Adobe isn't the worst software to update
Java is worse.
Over the past year, Adobe software has been pummeled by a steady stream of critical zero-day vulnerabilities. On Wednesday, the software maker outlined new initiatives designed to reduce the threats faced by users of its ubiquitous Reader and Acrobat applications. Chief among the changes is a beefed up program to eradicate …
Nuts to vulnerability updates. Why is Adobe Reader now a 41mb download, cause numerous errors when trying to open PDFs through a web browser, throw up a 'license agreement' when it first starts up, and clutter my desktop and start menu with numerous shortcuts to both itself and acrobat.com. I mean, who in their right mind clicks 'start, all programs, adobe reader, file, open, navigates to the appropriate file, and does ok' as opposed to double clicking on the pdf file itself? Really?
Rant over.
Let's compare the installed file size between KDE4's perfectly capable Okular reader and Adobe Reader 8.1.4, both as packaged in Mandriva 2009.1:
rpm -qa --qf "%{NAME} %{SIZE}\n" "*okular*"
okular 2950848
libokularcore1 705360
Okular total size: 3.49MB
rpm -qa --qf "%{NAME} %{SIZE}\n" "acroread*"
acroread-plugins-searchfind 1410770
acroread-plugins-extwin 361026
acroread-plugins-ecmascript 2045666
acroread 74074180
acroread-nppdf 127260
Acroread total size: 74.4MB
So Adobe Reader is around 21 times bigger than a program that's purpose is to just read PDF files. What the hell is Adobe Reader doing then? Either Adobe are horrifically inefficient programmers or there's something else going on.
"the software maker outlined new initiatives designed to reduce the threats faced by users of its ubiquitous Reader and Acrobat applications"
I think this is known as shutting the stable door after the horse has bolted. Allow me to outline a new initiative of my own that I've been undertaking: removing Acrobat Reader and replacing it with a less bloated, more open, more secure alternative.
It's pretty eye-opening stuff. I can actually read PDFs on a web page now, instead of having to save them to disk first, or risk Acrobat bringing down the whole browser. Isn't modern technology marvellous?
after a bunch of weird things going wrong with my machine after I'd read a PDF in the Adobe reader I switched to Foxit as an experiment.
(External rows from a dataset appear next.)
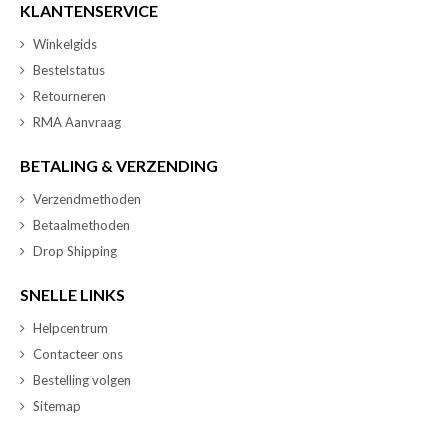
KLANTENSERVICE
Winkelgids
Bestelstatus
Retourneren
RMA Aanvraag
BETALING & VERZENDING
Verzendmethoden
Betaalmethoden
Drop Shipping
SNELLE LINKS
Helpcentrum
Contacteer ons
Bestelling volgen
Sitemap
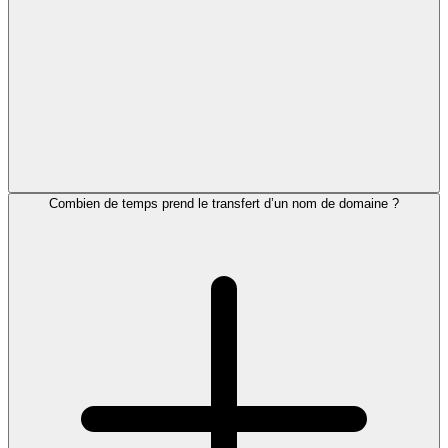
Combien de temps prend le transfert d’un nom de domaine ?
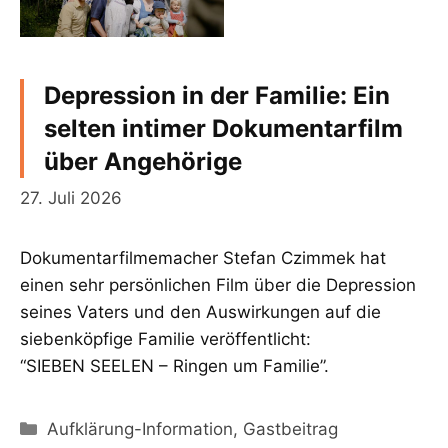
Depression in der Familie: Ein
selten intimer Dokumentarfilm
über Angehörige
27. Juli 2026
Dokumentarfilmemacher Stefan Czimmek hat
einen sehr persönlichen Film über die Depression
seines Vaters und den Auswirkungen auf die
siebenköpfige Familie veröffentlicht:
“SIEBEN SEELEN – Ringen um Familie”.
Kategorien
Aufklärung-Information
,
Gastbeitrag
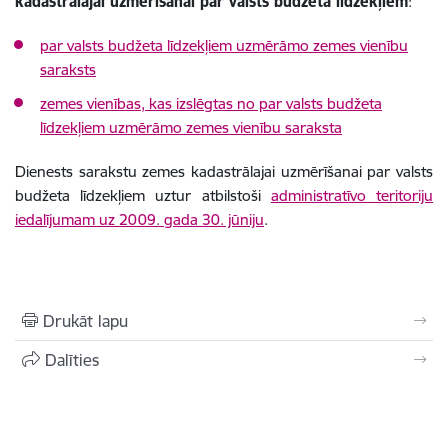
kadastrālajai uzmērīšanai par valsts budžeta līdzekļiem
:
par valsts budžeta līdzekļiem uzmērāmo zemes vienību
saraksts
zemes vienības, kas izslēgtas no par valsts budžeta
līdzekļiem uzmērāmo zemes vienību saraksta
Dienests sarakstu zemes kadastrālajai uzmērīšanai par valsts
budžeta līdzekļiem uztur atbilstoši
administratīvo teritoriju
iedalījumam uz 2009. gada 30. jūniju
.
Drukāt lapu
Dalīties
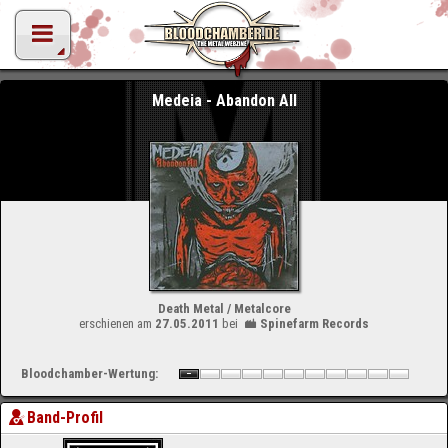
Medeia - Abandon All
Death Metal / Metalcore
erschienen am
27.05.2011
bei
Spinefarm Records
Bloodchamber-Wertung:
Band-Profil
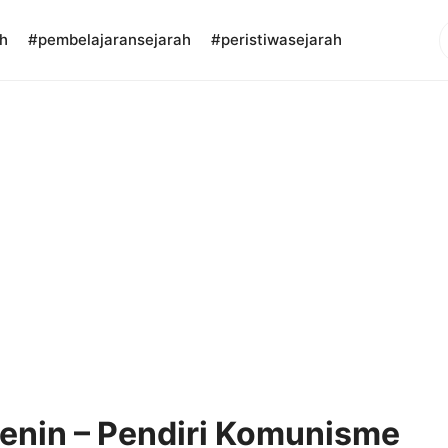
S
h
#pembelajaransejarah
#peristiwasejarah
Lenin – Pendiri Komunisme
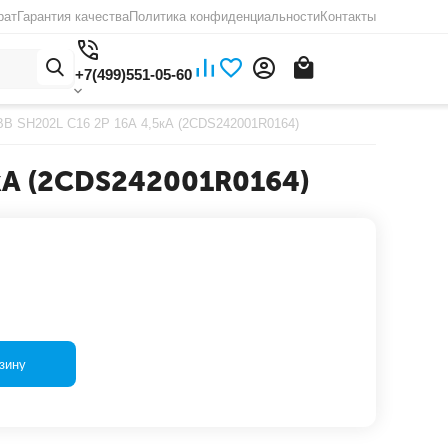
рат
Гарантия качества
Политика конфиденциальности
Контакты
+7(499)551-05-60
B SH202L C16 2Р 16А 4,5кА (2CDS242001R0164)
кА (2CDS242001R0164)
зину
Much smaller install (and memory) footprint, no more incompatabilities and its fast. The only thing it didn't do for me by deault was Outlook integration but there's a solution to that here http://timheuer.com/blog/archive/2008/05/09/foxit-pdf-preview-handler.aspx
sad that a 3rd party makes a better product to read PDFs than Adobe!
Adobe Updater suffers the same problem as Firefox (as mentioned above) in that it needs administrative privileges. Also, it's only invoked when an Adobe program is run. Now that more people are starting to understand the importance of running as non-admin, this has got to change. By contrast, Google Updater runs a Windows service so it can install patches regardless of who is logged on. For this reason alone, Chrome is now my browser recommendation for the many novices who rely on me for computer advice. I'm interested to see, though, that Google Updater can also update some non-Google software too, including Reader and Firefox. I've yet to try this, so I wonder if anyone here can say whether it patches these third-party products in the same way (and thus under a non-admin account)? If so, big thumbs-up for Google.